*** Opening of Provided information ***

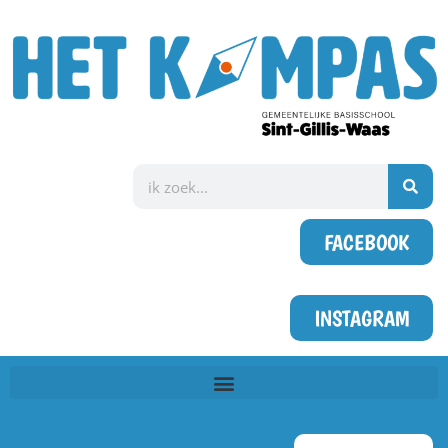
FACEBOOK
INSTAGRAM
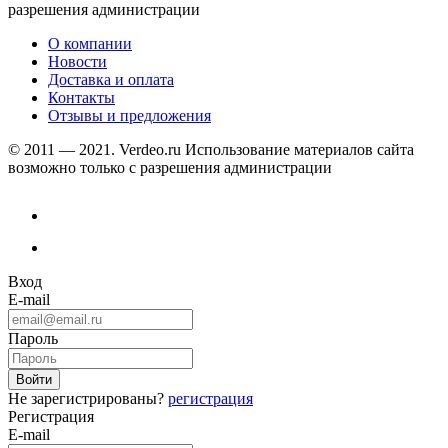
разрешения администрации
О компании
Новости
Доставка и оплата
Контакты
Отзывы и предложения
© 2011 — 2021. Verdeo.ru
Использование материалов сайта
возможно только с разрешения администрации
Вход
E-mail
Пароль
Не зарегистрированы?
регистрация
Регистрация
E-mail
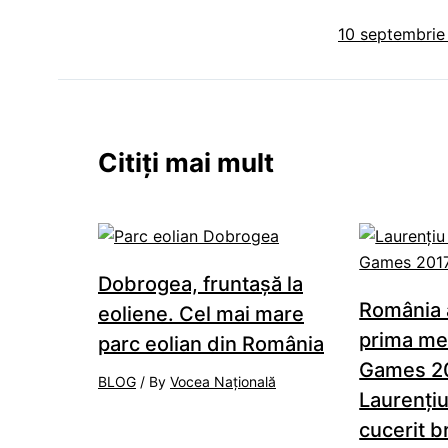
10 septembrie 
Citiți mai mult
Dobrogea, fruntaşă la
România 
eoliene. Cel mai mare
prima med
parc eolian din România
Games 20
BLOG
/ By
Vocea Națională
Laurenţi
cucerit b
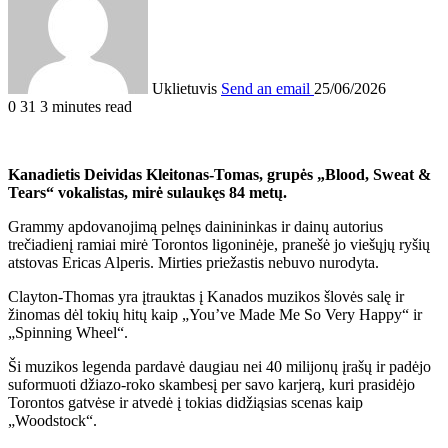
Uklietuvis
Send an email
25/06/2026
0
31
3 minutes read
Kanadietis Deividas Kleitonas-Tomas, grupės „Blood, Sweat &
Tears“ vokalistas, mirė sulaukęs 84 metų.
Grammy apdovanojimą pelnęs dainininkas ir dainų autorius
trečiadienį ramiai mirė Torontos ligoninėje, pranešė jo viešųjų ryšių
atstovas Ericas Alperis. Mirties priežastis nebuvo nurodyta.
Clayton-Thomas yra įtrauktas į Kanados muzikos šlovės salę ir
žinomas dėl tokių hitų kaip „You’ve Made Me So Very Happy“ ir
„Spinning Wheel“.
Ši muzikos legenda pardavė daugiau nei 40 milijonų įrašų ir padėjo
suformuoti džiazo-roko skambesį per savo karjerą, kuri prasidėjo
Torontos gatvėse ir atvedė į tokias didžiąsias scenas kaip
„Woodstock“.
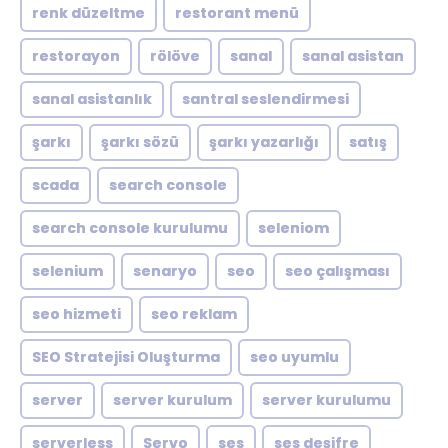
renk düzeltme
restorant menü
restorayon
rölöve
sanal
sanal asistan
sanal asistanlık
santral seslendirmesi
şarkı
şarkı sözü
şarkı yazarlığı
satış
scada
search console
search console kurulumu
seleniom
selenium
senaryo
seo
seo çalışması
seo hizmeti
seo reklam
SEO Stratejisi Oluşturma
seo uyumlu
server
server kurulum
server kurulumu
serverless
Servo
ses
ses deşifre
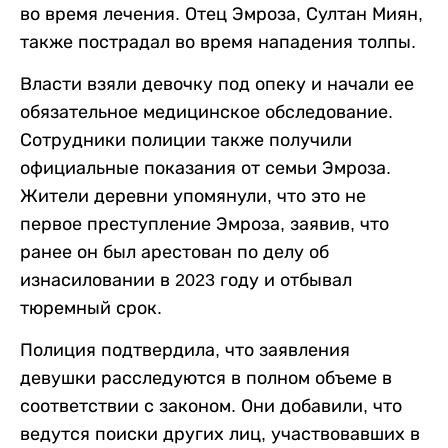
во время лечения. Отец Эмроза, Султан Миян,
также пострадал во время нападения толпы.
Власти взяли девочку под опеку и начали ее
обязательное медицинское обследование.
Сотрудники полиции также получили
официальные показания от семьи Эмроза.
Жители деревни упомянули, что это не
первое преступление Эмроза, заявив, что
ранее он был арестован по делу об
изнасиловании в 2023 году и отбывал
тюремный срок.
Полиция подтвердила, что заявления
девушки расследуются в полном объеме в
соответствии с законом. Они добавили, что
ведутся поиски других лиц, участвовавших в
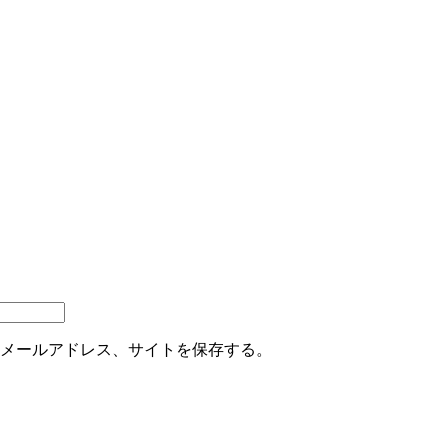
メールアドレス、サイトを保存する。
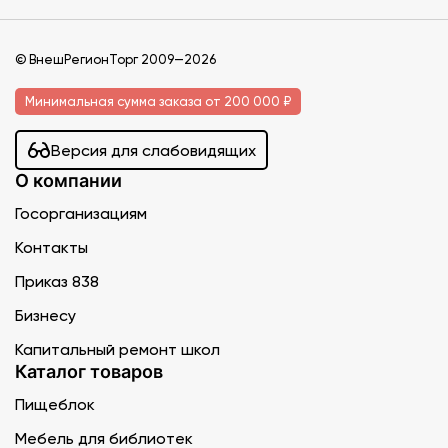
© ВнешРегионТорг 2009—2026
Минимальная сумма заказа от 200 000 ₽
Версия для слабовидящих
О компании
Госорганизациям
Контакты
Приказ 838
Бизнесу
Капитальный ремонт школ
Каталог товаров
Пищеблок
Мебель для библиотек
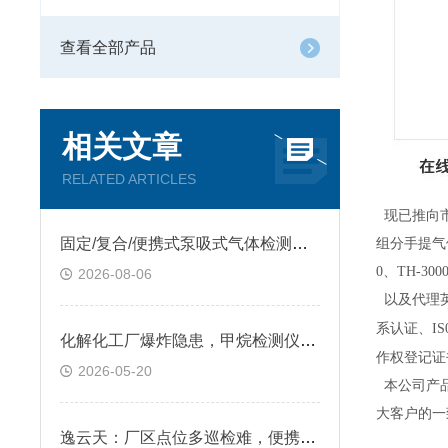
查看全部产品
相关文章
RELATED ARTICLES
现已推向市
固定/复合/便携式泵吸式气体检测仪怎么挑？质量稳定售后靠谱，看逸云天
组分手提气体
0、TH-3
2026-08-06
以及代理英国
系认证、I
化解化工厂爆炸隐患，甲烷检测仪能不能守住防线？
作权登记证
2026-05-20
本公司产
大客户的一
逸云天：厂区点位多巡检难，便携式气体检测仪有什么用？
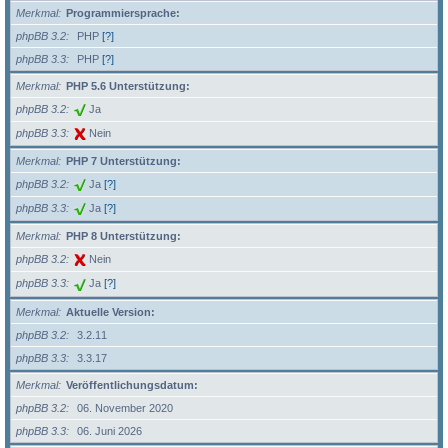
Merkmal
Programmiersprache:
phpBB 3.2
PHP
[?]
phpBB 3.3
PHP
[?]
Merkmal
PHP 5.6 Unterstützung:
phpBB 3.2
Ja
phpBB 3.3
Nein
Merkmal
PHP 7 Unterstützung:
phpBB 3.2
Ja
[?]
phpBB 3.3
Ja
[?]
Merkmal
PHP 8 Unterstützung:
phpBB 3.2
Nein
phpBB 3.3
Ja
[?]
Merkmal
Aktuelle Version:
phpBB 3.2
3.2.11
phpBB 3.3
3.3.17
Merkmal
Veröffentlichungsdatum:
phpBB 3.2
06. November 2020
phpBB 3.3
06. Juni 2026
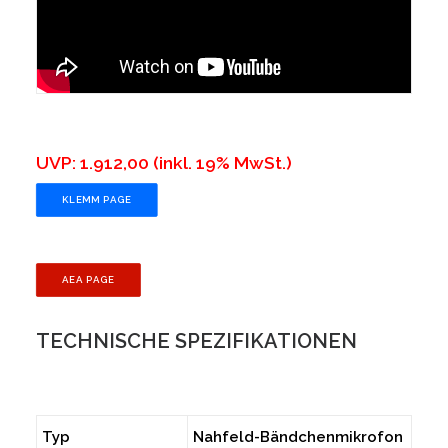
UVP:
1.912,00 (inkl. 19% MwSt.)
KLEMM PAGE
AEA PAGE
TECHNISCHE
SPEZIFIKATIONEN
Typ
Nahfeld-Bändchenmikrofon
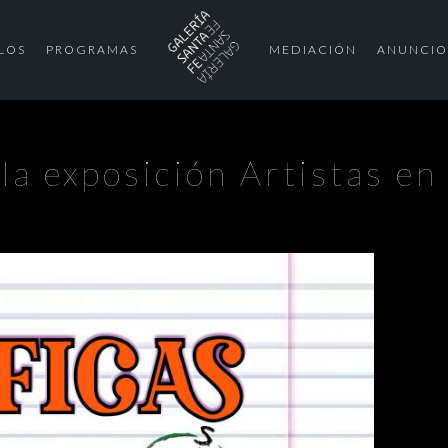
LOS
PROGRAMAS
MEDIACIÓN
ANUNCIO
la exposición Artistas en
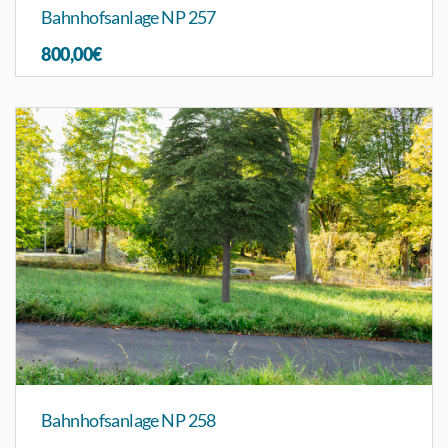
Bahnhofsanlage NP 257
800,00€
Bahnhofsanlage NP 258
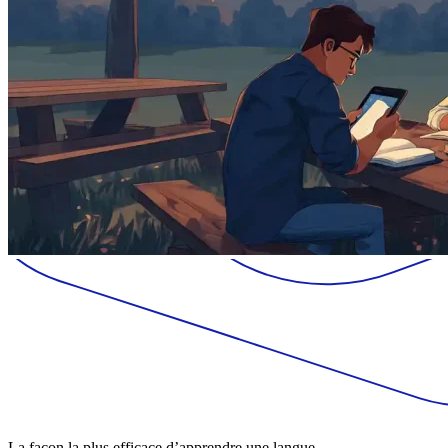
La façon la plus efficace d’apprendre une langue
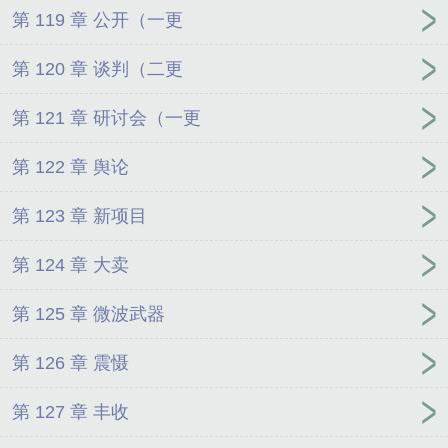
第 119 章 公开（一更
第 120 章 谈判（二更
第 121 章 研讨会（一更
第 122 章 舆论
第 123 章 新项目
第 124 章 大卖
第 125 章 微波武器
第 126 章 震慑
第 127 章 丰收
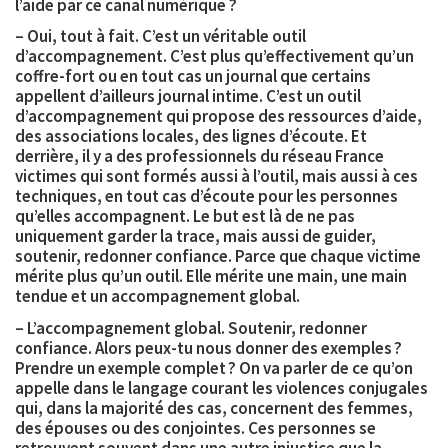
l’aide par ce canal numérique ?
– Oui, tout à fait. C’est un véritable outil
d’accompagnement. C’est plus qu’effectivement qu’un
coffre-fort ou en tout cas un journal que certains
appellent d’ailleurs journal intime. C’est un outil
d’accompagnement qui propose des ressources d’aide,
des associations locales, des lignes d’écoute. Et
derrière, il y a des professionnels du réseau France
victimes qui sont formés aussi à l’outil, mais aussi à ces
techniques, en tout cas d’écoute pour les personnes
qu’elles accompagnent. Le but est là de ne pas
uniquement garder la trace, mais aussi de guider,
soutenir, redonner confiance. Parce que chaque victime
mérite plus qu’un outil. Elle mérite une main, une main
tendue et un accompagnement global.
– L’accompagnement global. Soutenir, redonner
confiance. Alors peux-tu nous donner des exemples ?
Prendre un exemple complet ? On va parler de ce qu’on
appelle dans le langage courant les violences conjugales
qui, dans la majorité des cas, concernent des femmes,
des épouses ou des conjointes. Ces personnes se
retrouvent souvent dans une autre injustice que la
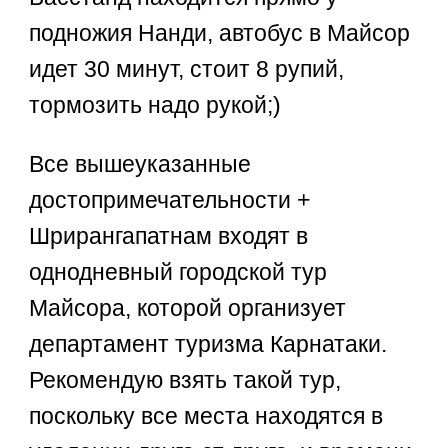
подножия Нанди, автобус в Майсор
идет 30 минут, стоит 8 рупий,
тормозить надо рукой;)
Все вышеуказанные
достопримечательности +
Шрирангапатнам входят в
однодневный городской тур
Майсора, которой организует
департамент туризма Карнатаки.
Рекомендую взять такой тур,
поскольку все места находятся в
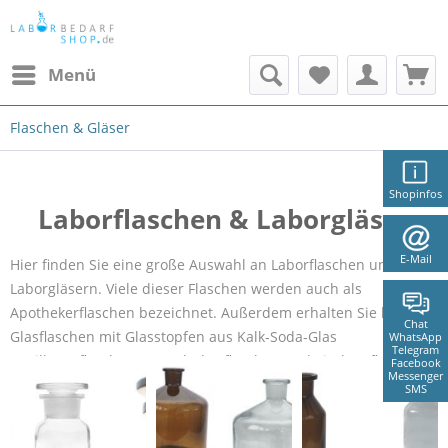
Menü
Flaschen & Gläser
Shopinfos
Laborflaschen & Laborgläser
E-Mail
Hier finden Sie eine große Auswahl an Laborflaschen und
Laborgläsern. Viele dieser Flaschen werden auch als
Apothekerflaschen bezeichnet. Außerdem erhalten Sie bie uns
Chat
Glasflaschen mit Glasstopfen aus Kalk-Soda-Glas
WhatsApp
Telegram
(Steilbrustflaschen, Runschulterflaschen und Vierkantflaschen),
Facebook
Messenger
Laborflaschen und Gewindeflaschen aus Borosilikatglas inkl.
SMS
Schraubverschluss sowie Bürettenflaschen und
Weithalsflaschen.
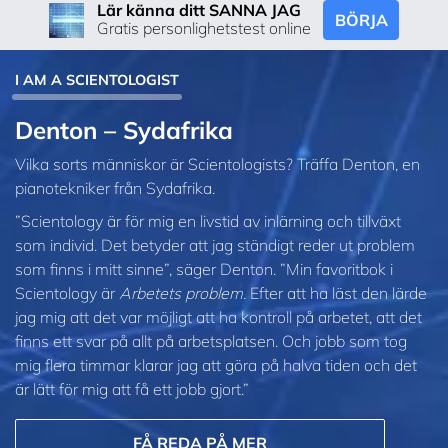
Lär känna ditt SANNA JAG
BÖRJA
Gratis personlighetstest online
I AM A SCIENTOLOGIST
Denton – Sydafrika
Vilka sorts människor är Scientologists? Träffa Denton, en
pianotekniker från Sydafrika.
”Scientology är för mig en livstid av inlärning och tillväxt
som individ. Det betyder att jag ständigt reder ut problem
som finns i mitt sinne”, säger Denton. ”Min favoritbok i
Scientology är
Arbetets problem.
Efter att ha läst den lärde
jag mig att det var möjligt att ha kontroll på arbetet, att det
finns ett svar på allt på arbetsplatsen. Och jobb som tog
mig flera timmar klarar jag att göra på halva tiden och det
är lätt för mig att få ett jobb gjort.”
FÅ REDA PÅ MER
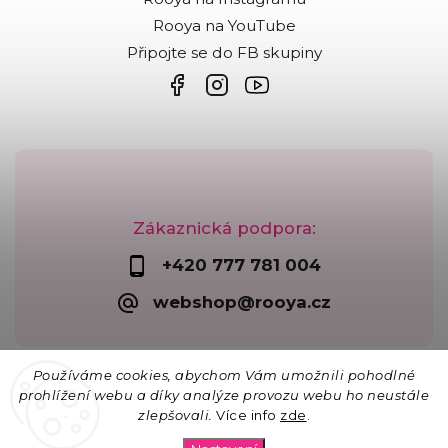
Rooya na YouTube
Připojte se do FB skupiny
Zákaznická podpora:
+420 777 781 004
webshop@rooya.cz
Používáme cookies, abychom Vám umožnili pohodlné
prohlížení webu a díky analýze provozu webu ho neustále
zlepšovali.
Více info
zde
.
Copyright 2026
Korálkárna Rooya
. Všechna práva
vyhrazena.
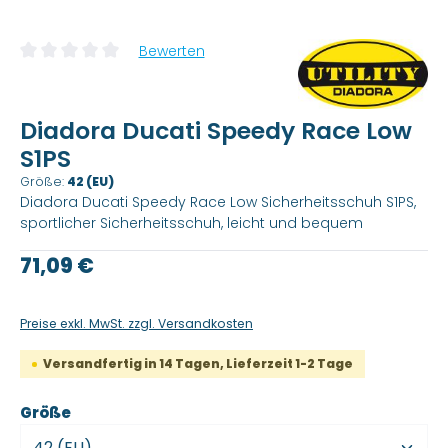
Bewerten
Durchschnittliche Bewertung von 0 von 5 Sternen
Diadora Ducati Speedy Race Low
S1PS
Größe:
42 (EU)
Diadora Ducati Speedy Race Low Sicherheitsschuh S1PS,
sportlicher Sicherheitsschuh, leicht und bequem
Regulärer Preis:
71,09 €
Preise exkl. MwSt. zzgl. Versandkosten
Versandfertig in 14 Tagen, Lieferzeit 1-2 Tage
auswählen
Größe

*** Close of Provided information ***

Wherever the string "jobb" appears in the entries above, list that line.

* Output below:
finns ett svar på allt på arbetsplatsen. Och jobb som tog
är lätt för mig att få ett jobb gjort.”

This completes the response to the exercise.